DATASET EXTRACT section start

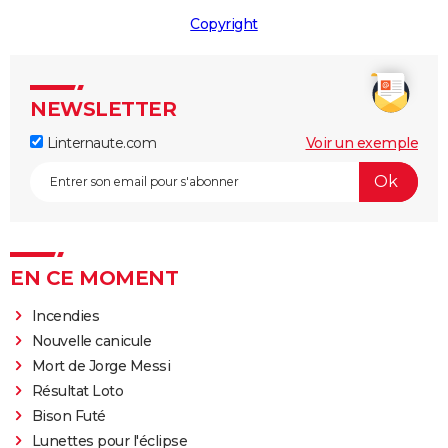
Copyright
NEWSLETTER
Linternaute.com
Voir un exemple
EN CE MOMENT
Incendies
Nouvelle canicule
Mort de Jorge Messi
Résultat Loto
Bison Futé
Lunettes pour l'éclipse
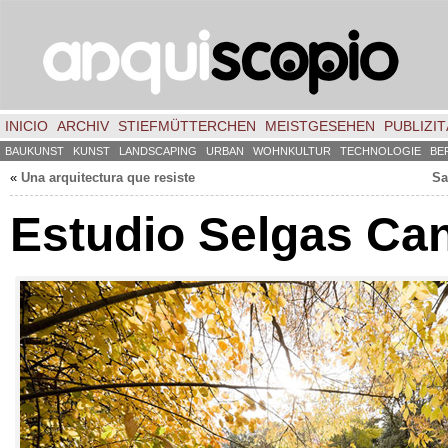
INICIO
ARCHIV
STIEFMÜTTERCHEN
MEISTGESEHEN
PUBLIZIT
BAUKUNST
KUNST
LANDSCAPING
URBAN
WOHNKULTUR
TECHNOLOGIE
BE
«
Una arquitectura que resiste
Sa
Estudio Selgas Ca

DATASET EXTRACT section end

*WHAT THIS TASK INVOLVES*
All pictures should be dropped; the lines from the one containing "Linternaute.com" through the last line of the material are to be set down exactly.

*YOUR RESPONSE*
Linternaute.com
Voir un exemple
EN CE MOMENT
Incendies
Nouvelle canicule
Mort de Jorge Messi
Résultat Loto
Bison Futé
Lunettes pour l'éclipse
INICIO
ARCHIV
STIEFMÜTTERCHEN
MEISTGESEHEN
PUBLIZIT
BAUKUNST
KUNST
LANDSCAPING
URBAN
WOHNKULTUR
TECHNOLOGIE
BE
«
Una arquitectura que resiste
Sa
Estudio Selgas Ca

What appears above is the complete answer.